### What you will do
From the data below, restate every line word for word.

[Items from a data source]

········

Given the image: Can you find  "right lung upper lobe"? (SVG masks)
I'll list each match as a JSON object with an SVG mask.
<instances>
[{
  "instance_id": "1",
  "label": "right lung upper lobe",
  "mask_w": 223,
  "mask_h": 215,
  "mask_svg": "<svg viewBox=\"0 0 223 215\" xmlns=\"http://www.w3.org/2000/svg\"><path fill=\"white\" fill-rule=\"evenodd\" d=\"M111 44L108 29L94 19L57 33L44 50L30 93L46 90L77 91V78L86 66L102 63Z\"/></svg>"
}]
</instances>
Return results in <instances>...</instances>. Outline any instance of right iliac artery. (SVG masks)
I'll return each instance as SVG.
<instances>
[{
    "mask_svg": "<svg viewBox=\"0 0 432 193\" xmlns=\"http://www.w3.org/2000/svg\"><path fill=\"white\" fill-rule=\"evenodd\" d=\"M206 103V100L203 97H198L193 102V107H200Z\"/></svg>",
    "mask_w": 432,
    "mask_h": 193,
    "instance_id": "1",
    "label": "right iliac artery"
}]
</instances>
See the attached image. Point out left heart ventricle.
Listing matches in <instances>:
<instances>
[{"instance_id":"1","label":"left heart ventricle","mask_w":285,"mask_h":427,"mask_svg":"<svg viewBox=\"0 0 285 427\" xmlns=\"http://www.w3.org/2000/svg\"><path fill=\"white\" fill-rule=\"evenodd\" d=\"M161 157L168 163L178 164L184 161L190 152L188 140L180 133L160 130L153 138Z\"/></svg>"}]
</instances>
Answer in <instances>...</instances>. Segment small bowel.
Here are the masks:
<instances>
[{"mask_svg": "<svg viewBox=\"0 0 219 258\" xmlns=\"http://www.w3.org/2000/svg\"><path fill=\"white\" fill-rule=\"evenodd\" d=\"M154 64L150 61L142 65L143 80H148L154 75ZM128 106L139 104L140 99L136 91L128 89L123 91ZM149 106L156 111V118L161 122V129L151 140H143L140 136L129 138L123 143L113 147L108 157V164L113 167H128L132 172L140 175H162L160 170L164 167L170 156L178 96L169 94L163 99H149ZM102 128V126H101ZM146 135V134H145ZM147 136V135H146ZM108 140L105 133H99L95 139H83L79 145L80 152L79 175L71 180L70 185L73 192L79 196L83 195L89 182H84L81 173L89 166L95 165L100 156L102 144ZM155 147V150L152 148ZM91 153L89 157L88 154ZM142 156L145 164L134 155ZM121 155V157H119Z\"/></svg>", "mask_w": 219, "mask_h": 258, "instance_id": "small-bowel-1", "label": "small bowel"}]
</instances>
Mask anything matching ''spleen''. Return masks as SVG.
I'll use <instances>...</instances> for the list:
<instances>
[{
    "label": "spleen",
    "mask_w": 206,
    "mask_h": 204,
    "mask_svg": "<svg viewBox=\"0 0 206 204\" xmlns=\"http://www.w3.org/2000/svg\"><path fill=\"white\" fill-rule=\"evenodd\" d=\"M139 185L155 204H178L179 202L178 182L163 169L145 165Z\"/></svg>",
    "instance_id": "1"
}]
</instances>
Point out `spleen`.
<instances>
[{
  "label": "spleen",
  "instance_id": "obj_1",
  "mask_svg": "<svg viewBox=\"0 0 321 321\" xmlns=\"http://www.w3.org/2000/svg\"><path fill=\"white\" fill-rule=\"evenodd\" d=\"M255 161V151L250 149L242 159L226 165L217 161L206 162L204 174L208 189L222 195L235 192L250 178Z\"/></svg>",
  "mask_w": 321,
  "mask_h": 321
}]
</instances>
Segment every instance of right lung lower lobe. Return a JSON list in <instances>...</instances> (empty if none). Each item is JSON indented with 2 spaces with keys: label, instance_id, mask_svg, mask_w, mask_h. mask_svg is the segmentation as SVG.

········

### The answer
Given the image: Can you find  "right lung upper lobe"? (SVG masks)
I'll list each match as a JSON object with an SVG mask.
<instances>
[{
  "instance_id": "1",
  "label": "right lung upper lobe",
  "mask_w": 223,
  "mask_h": 215,
  "mask_svg": "<svg viewBox=\"0 0 223 215\" xmlns=\"http://www.w3.org/2000/svg\"><path fill=\"white\" fill-rule=\"evenodd\" d=\"M111 44L108 29L94 19L57 33L44 50L30 93L46 90L77 91V78L86 66L102 63Z\"/></svg>"
}]
</instances>
Return results in <instances>...</instances>. Outline any instance of right iliac artery. (SVG masks)
I'll return each instance as SVG.
<instances>
[{
    "mask_svg": "<svg viewBox=\"0 0 432 193\" xmlns=\"http://www.w3.org/2000/svg\"><path fill=\"white\" fill-rule=\"evenodd\" d=\"M206 103V100L203 97H198L193 102V107H200Z\"/></svg>",
    "mask_w": 432,
    "mask_h": 193,
    "instance_id": "1",
    "label": "right iliac artery"
}]
</instances>
See the attached image. Point out left heart ventricle.
Listing matches in <instances>:
<instances>
[{"instance_id":"1","label":"left heart ventricle","mask_w":285,"mask_h":427,"mask_svg":"<svg viewBox=\"0 0 285 427\" xmlns=\"http://www.w3.org/2000/svg\"><path fill=\"white\" fill-rule=\"evenodd\" d=\"M161 157L168 163L178 164L184 161L190 152L188 140L180 133L160 130L153 138Z\"/></svg>"}]
</instances>
Answer in <instances>...</instances>. Segment small bowel.
Here are the masks:
<instances>
[{"mask_svg": "<svg viewBox=\"0 0 219 258\" xmlns=\"http://www.w3.org/2000/svg\"><path fill=\"white\" fill-rule=\"evenodd\" d=\"M154 64L150 61L142 65L143 80H148L154 75ZM128 106L139 104L140 99L136 91L128 89L123 91ZM149 106L156 111V118L161 122V129L151 140H143L140 136L129 138L123 143L113 147L108 157V164L113 167H128L132 172L140 175H162L160 170L164 167L170 156L178 96L169 94L163 99H149ZM102 128V126H101ZM146 135V134H145ZM147 136V135H146ZM108 140L105 133H99L95 139H83L79 145L80 152L79 175L71 180L70 185L73 192L79 196L83 195L89 182H84L81 173L89 166L95 165L100 156L102 144ZM155 147V150L152 148ZM91 153L89 157L88 154ZM142 156L145 164L134 155ZM121 155V157H119Z\"/></svg>", "mask_w": 219, "mask_h": 258, "instance_id": "small-bowel-1", "label": "small bowel"}]
</instances>
Mask anything matching ''spleen''. Return masks as SVG.
I'll use <instances>...</instances> for the list:
<instances>
[{
    "label": "spleen",
    "mask_w": 206,
    "mask_h": 204,
    "mask_svg": "<svg viewBox=\"0 0 206 204\" xmlns=\"http://www.w3.org/2000/svg\"><path fill=\"white\" fill-rule=\"evenodd\" d=\"M139 185L155 204H178L179 202L178 182L163 169L145 165Z\"/></svg>",
    "instance_id": "1"
}]
</instances>
Point out `spleen`.
<instances>
[{
  "label": "spleen",
  "instance_id": "obj_1",
  "mask_svg": "<svg viewBox=\"0 0 321 321\" xmlns=\"http://www.w3.org/2000/svg\"><path fill=\"white\" fill-rule=\"evenodd\" d=\"M255 161V151L250 149L242 159L226 165L217 161L206 162L204 174L208 189L222 195L235 192L250 178Z\"/></svg>",
  "mask_w": 321,
  "mask_h": 321
}]
</instances>
Segment every instance of right lung lower lobe. Return a JSON list in <instances>...</instances> (empty if none). Each item is JSON indented with 2 spaces with keys: label, instance_id, mask_svg, mask_w, mask_h. mask_svg is the segmentation as SVG.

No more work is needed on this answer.